弥紗はすでに開発段階でテスト版をプレイしており、さらに体験版が公開された際には改めて遊び直していた。だからこそ、このゲームの操作も展開も、彼女にとってはすでに手の内だった。
バイクを操り、ゲーム序盤の見せ場であるヒロインとの出会いのシーンへと辿り着く。
「……ここ、本当に天使みたい」
瓦礫の山に腰かけ、目を閉じて静かに歌う金髪の少女。その姿を見つめながら、ニナは思わず声を漏らす。

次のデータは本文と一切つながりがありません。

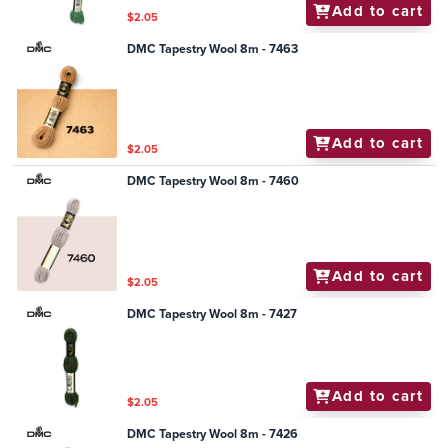
Add to cart
$2.05
DMC Tapestry Wool 8m - 7463
Add to cart
$2.05
DMC Tapestry Wool 8m - 7460
Add to cart
$2.05
DMC Tapestry Wool 8m - 7427
Add to cart
$2.05
DMC Tapestry Wool 8m - 7426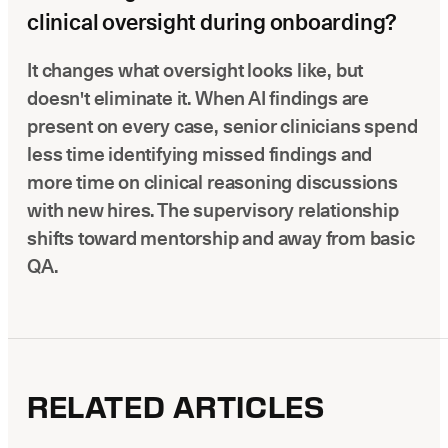
clinical oversight during onboarding?
It changes what oversight looks like, but
doesn't eliminate it. When AI findings are
present on every case, senior clinicians spend
less time identifying missed findings and
more time on clinical reasoning discussions
with new hires. The supervisory relationship
shifts toward mentorship and away from basic
QA.
RELATED ARTICLES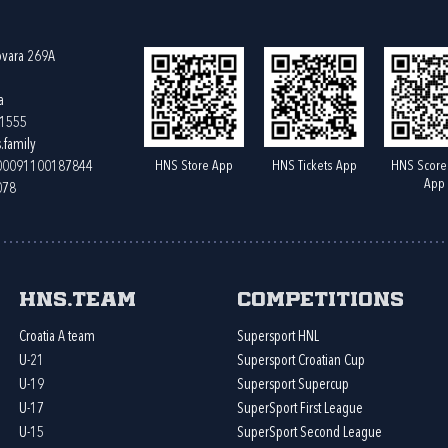
ovara 269A
a
61555
.family
HNS Store App
HNS Tickets App
HNS Score
400091100187844
App
078
HNS.team
Competitions
Croatia A team
Supersport HNL
U-21
Supersport Croatian Cup
U-19
Supersport Supercup
U-17
SuperSport First League
U-15
SuperSport Second League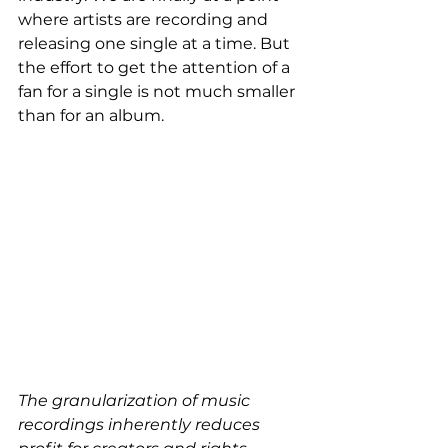
where artists are recording and 
releasing one single at a time. But 
the effort to get the attention of a 
fan for a single is not much smaller 
than for an album.
The granularization of music 
recordings inherently reduces 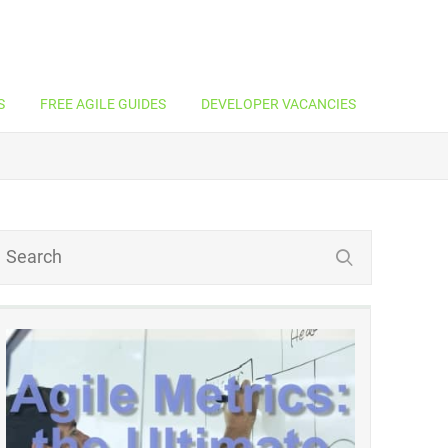
S
FREE AGILE GUIDES
DEVELOPER VACANCIES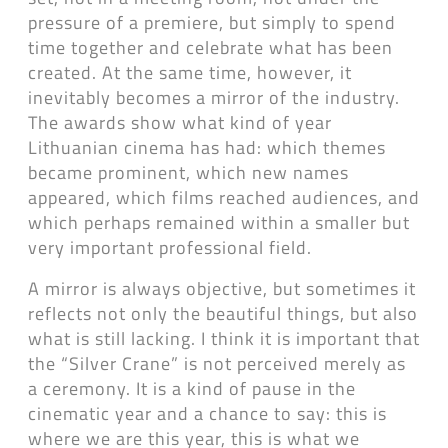
pressure of a premiere, but simply to spend
time together and celebrate what has been
created. At the same time, however, it
inevitably becomes a mirror of the industry.
The awards show what kind of year
Lithuanian cinema has had: which themes
became prominent, which new names
appeared, which films reached audiences, and
which perhaps remained within a smaller but
very important professional field.
A mirror is always objective, but sometimes it
reflects not only the beautiful things, but also
what is still lacking. I think it is important that
the “Silver Crane” is not perceived merely as
a ceremony. It is a kind of pause in the
cinematic year and a chance to say: this is
where we are this year, this is what we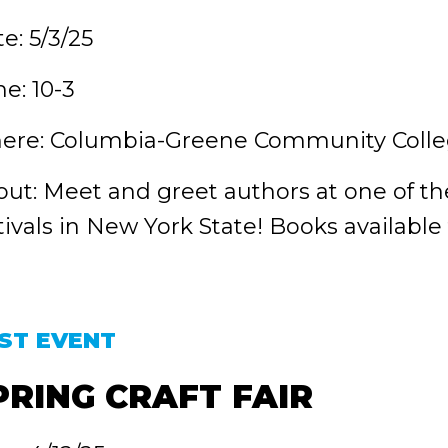
e: 5/3/25
e: 10-3
ere: Columbia-Greene Community Colle
ut: Meet and greet authors at one of t
tivals in New York State! Books available
ST EVENT
PRING CRAFT FAIR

開発初期のテスト版でも感動したこの場面。しかし、完成版のグラフィックはそれを遥かに超え、心を震わせるほど美しかった。
:綺麗……
:まるで天使だ……
「それとね、このシーンで流れてる曲は、天歌先輩のオリジナル曲『灰燼』なんだ。気になった人は、ぜひ天歌先輩のチャンネルも覗いてみてね」
:やっぱり歌姫の曲だったのか!
:すごく良い曲だね……
ヒロインのミューと黒猫が仲間に加わると、画面全体が一気に温かく、楽しげな雰囲気に包まれた。
バイクに乗って道なき道を進みながら、物資を集めたり、探索を重ねたりしていく。
やがて一行は、巨大な百貨店の廃墟へとたどり着いた。
かつては人々で賑わっていたであろうその建物も、今では瓦礫と埃に覆われた、静かな残骸に過ぎない。

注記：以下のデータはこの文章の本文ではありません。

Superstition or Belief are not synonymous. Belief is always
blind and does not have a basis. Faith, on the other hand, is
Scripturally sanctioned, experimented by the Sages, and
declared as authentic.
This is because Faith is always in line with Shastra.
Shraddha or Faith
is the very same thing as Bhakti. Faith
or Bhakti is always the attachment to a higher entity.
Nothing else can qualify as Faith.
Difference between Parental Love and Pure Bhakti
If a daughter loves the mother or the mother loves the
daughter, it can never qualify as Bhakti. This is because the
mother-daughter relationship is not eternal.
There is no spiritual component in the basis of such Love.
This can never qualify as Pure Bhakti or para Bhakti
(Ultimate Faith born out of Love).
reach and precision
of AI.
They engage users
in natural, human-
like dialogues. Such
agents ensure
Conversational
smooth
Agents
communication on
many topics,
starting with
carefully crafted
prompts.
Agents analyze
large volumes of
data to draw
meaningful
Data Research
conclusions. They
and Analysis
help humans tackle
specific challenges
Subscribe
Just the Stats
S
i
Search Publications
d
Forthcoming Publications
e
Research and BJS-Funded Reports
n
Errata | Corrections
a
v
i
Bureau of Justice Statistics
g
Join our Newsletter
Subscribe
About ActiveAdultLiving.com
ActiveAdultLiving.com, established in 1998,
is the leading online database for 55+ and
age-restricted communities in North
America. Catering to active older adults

「スーパーってことは、きっといっぱい物資があるはず!」
弥紗の声に、自然と興奮がにじんだ。
荒廃した世界の中で、廃墟を漁るという行為は、プレイヤーにとっての何よりな楽しみでもある。
鼻歌を口ずさみながら、彼女はまるで穀倉に飛び込んだリスのように、夢中で物資をあさり始めた。
:めっちゃ楽しそう!
:これってサバイバルゲーム?
「うんうん、サバイバルもあるし、音楽ゲーム的な要素もちゃんとあるよ!」
弥紗は手を止めることなく説明しながら、次のアイテムを探し続けていた。
探索を終えたあと、ミューとムウは廃墟となったスーパーの片隅を見つけ、今夜はそこで休むことに決めた。
瓦礫に囲まれた小さなスペースだったが、風をしのげて、安全も確保できそうだった。
「じゃあ、今日も音楽の授業を始めましょうか!ムウ、今日はどの曲を習いたい?」
ミューがにこにこと笑いながら、明るい声で宣言する。
その瞬間、画面にふたつの選択肢が現れた。